Who runs the world? In these 8 societies, girls really do. Although matriarchy is not necessarily the way to bring down the largely patriarchal system we live in, it's worth having a look at what life is like when women are considered the pillars of society.
The Mosuo, China
The Mosuo people are probably the most well known matriarchal society in the world. Living in the rural areas of Yunnan and Sichuan in southern China, these families are led by a matriarch who is in charge of most decisions concerning the household such as money, tasks and property. Mosuo ancestry is traced matrilineally and they perform non-legally-binding "walking marriages", which involve the husband and wife living in separate houses, and only seeing each other at night. Because of this, Mosuo children are raised by their mother and her brother(s), and property is passed on through the mother's family.
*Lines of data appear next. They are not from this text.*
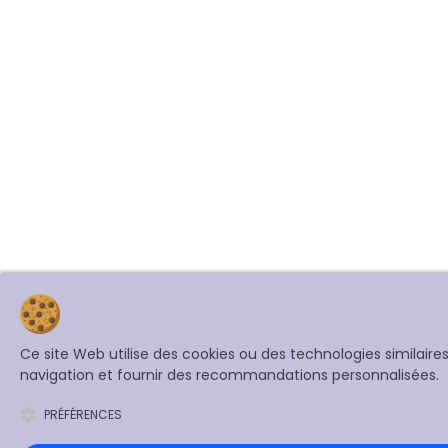
Ce site Web utilise des cookies ou des technologies similair
navigation et fournir des recommandations personnalisées.
PRÉFÉRENCES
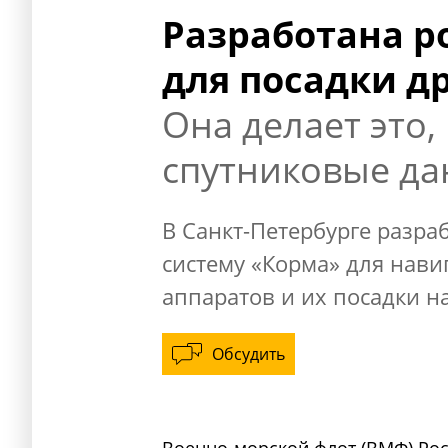
Разработана р
для посадки д
Она делает это,
спутниковые д
В Санкт-Петербурге разр
систему «Корма» для нав
аппаратов и их посадки н
Обсудить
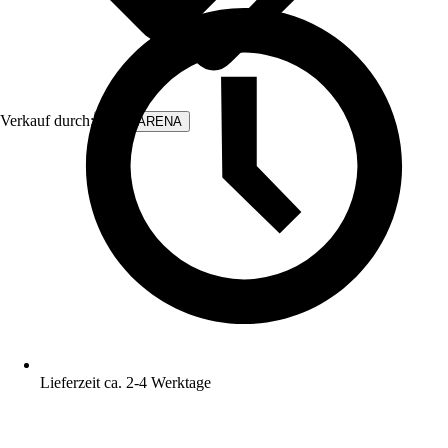
Verkauf durch:
WALLARENA
Lieferzeit ca. 2-4 Werktage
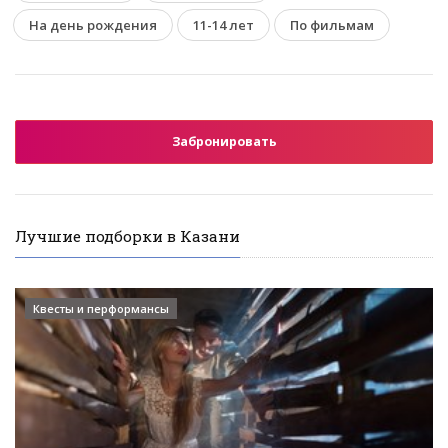
На день рождения
11-14 лет
По фильмам
Забронировать
Лучшие подборки в Казани
Квесты и перформансы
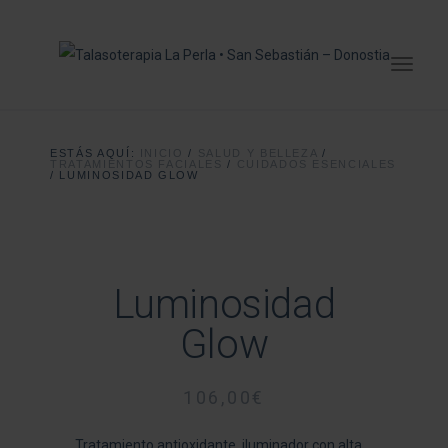
ESTÁS AQUÍ:
INICIO
/
SALUD Y BELLEZA
/
TRATAMIENTOS FACIALES
/
CUIDADOS ESENCIALES
/
LUMINOSIDAD GLOW
Luminosidad
Glow
106,00
€
Tratamiento antioxidante, iluminador con alta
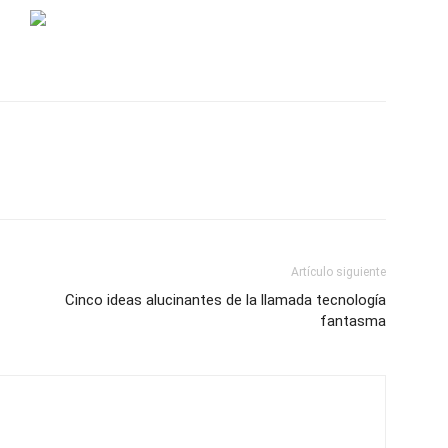
Artículo siguiente
Cinco ideas alucinantes de la llamada tecnología
fantasma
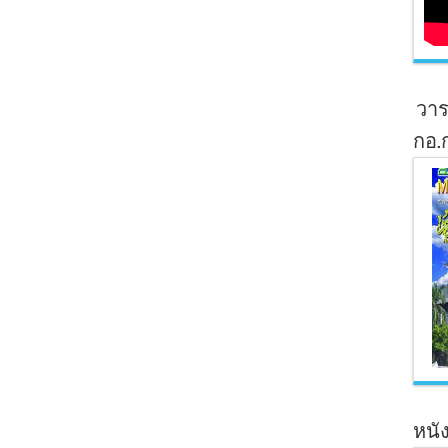
วาร
กอ.
หนัง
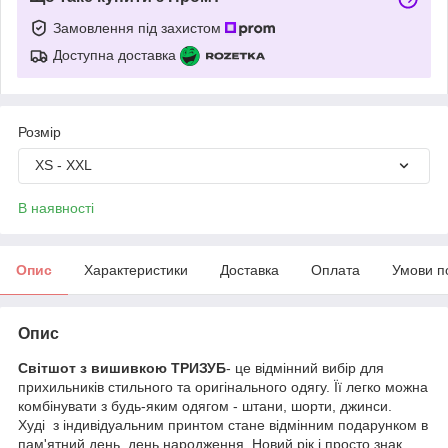
Замовлення під захистом
Доступна доставка
Розмір
XS - XXL
В наявності
Опис
Характеристики
Доставка
Оплата
Умови п
Опис
Світшот з вишивкою ТРИЗУБ
- це відмінний вибір для
прихильників стильного та оригінального одягу. Її легко можна
комбінувати з будь-яким одягом - штани, шорти, джинси.
Худі з індивідуальним принтом стане відмінним подарунком в
пам'ятний день, день народження, Новий рік і просто знак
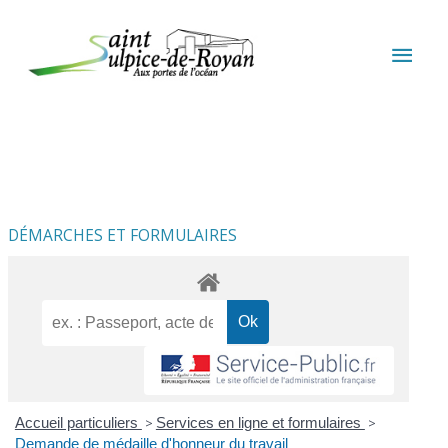
Aller au contenu
Aller au pied de page
MEN
PRIN
DÉMARCHES ET FORMULAIRES
Accueil particuliers
>
Services en ligne et formulaires
>
Demande de médaille d'honneur du travail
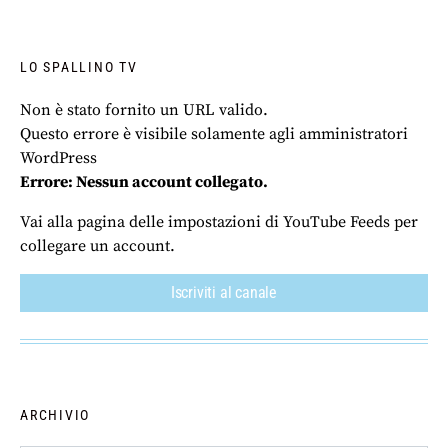
LO SPALLINO TV
Non è stato fornito un URL valido.
Questo errore è visibile solamente agli amministratori
WordPress
Errore: Nessun account collegato.
Vai alla pagina delle impostazioni di YouTube Feeds per
collegare un account.
Iscriviti al canale
ARCHIVIO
The Minangkabau, Indonesia
The vast majority of the Minangkabau people live in West Sumatra, Indonesia, where they reside in these pointy houses that are traditionally built according to rules outlined by their ancestors. These communities generally follow a system in which men are exchanged into the woman's family, rather than the other way around, as is seen in many other societies. Although Minangkabau families are matrilineal, they are not necessarily led by a matriarch or a patriarch, and are seen as an equal society which is not necessarily led but simply works as a unit.
The Bribri, Costa Rica
The Bribri people live in the mountainous area between Panama and Costa Rica, but mostly inhabit the Talamanca region of the latter, near the Sixaola River. These families are led by women, and clans are formed through a matrilineal system. The Bribri traditionally live off the land, farming cacao, bananas and plantains, although in modern society, many Bribri organisations have been created, which sell handmade chocolate. Cacao is extremely significant for the Bribri, and a special cacao drink made to celebrate a young woman's first menstruation can only be prepared by female members of the clans.
The Navajo, USA
The Navajo people are Native Americans who live in the southwestern United States. The Navajo Nation lies mostly within Arizona, but also crosses over into Utah and New Mexico. Monument Valley in Arizona (pictured) is actually owned and operated by the Navajo Nation. Although modern communities are generally absent of hierarchy, the Navajo were traditionally a matriarchal people; the female head of the family would oversee the general workings of the household and be the first person awake and the last person to bed each day. Also, property and lineage are generally passed on through the mother's side of the family.
The Khasi, India
Meghalaya in northeast India is home to the Khasi tribe, said to be the largest surviving matrilineal culture in the world. They are known for building live root bridges, like the one in this picture. With a population of over 1 million, the Khasi people are led by women, and children take their mother's last name. In fact, women are so important in these tribes that the birth of a girl is celebrated, whereas the birth of a son is simply accepted. Some groups of men have formed in protest of their subordinate position in this society, as they do not inherit property or run family businesses. However, despite having little power within their families, the Khasi are governed by a largely male-dominated assembly.